Ustalenia prokuratury zaprezentowane na wczorajszej konferencji prasowej wskazują, że zwierzchnikiem niektórych ministrów rządu PiS nie był wcale premier Kaczyński - tak naprawdę ich pracą kierował pan Ryszard Krauze. I to nie byle kim - chodzi bowiem przecież o wicepremiera oraz ministra SWiA. Jeżeli jest to prawdą to okazuje się, że biznesmen ten miał dostęp do największych tajemnic rządu i co za tym idzie wielki wpływ na decyzje przez ten gabinet podejmowane.
W takiej sytuacji oczywistym jest dlaczego tak bardzo właścicielowi Prokomu zależało na utrzymaniu koalicji rządowej PiS, SO, LPR. I prawdopodobnie dlatego właśnie Krauze podjął tak wielkie ryzyko i wykorzystał wszystkie swoje atuty aby ratować Leppera. Nie zrobił przecież tego z miłości do szefa Samoobrony tylko dla zachowania swoich wpływów w obecnym układzie rządzącym. Jednak działania jakie wykonał wiązały sie z olbrzymim zagrożeniem - a biorąc pod uwagę fakt, że nie jest on nowicjuszem w polskim biznesie to w tym wszystkim musi chodzić o naprawdę ogromne pieniądze.
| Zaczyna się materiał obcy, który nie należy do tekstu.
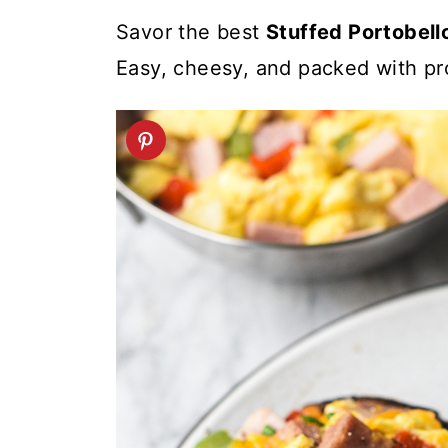
t
Savor the best
Stuffed Portobel
Easy, cheesy, and packed with pro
Prawdopodobnie nie będzie trudnym zadaniem dla prokuratury ustalenie jakie i ile korzystnych decyzji dla szefa Prokomu podjął obecny rząd - tylko powstaje pytanie czy na rękę PiS będzie ogłaszać te fakty?. Wydaje mi się, że nie. Bowiem przecież każda taka decyzja obciżzy również w pewnym stopniu Jarosława Kaczyńskiego jako premiera, który jak się okazuje wcale nie panował nad swoim rządem gdyż nad nim był jeszcze superpremier - pan Ryszard Krauze.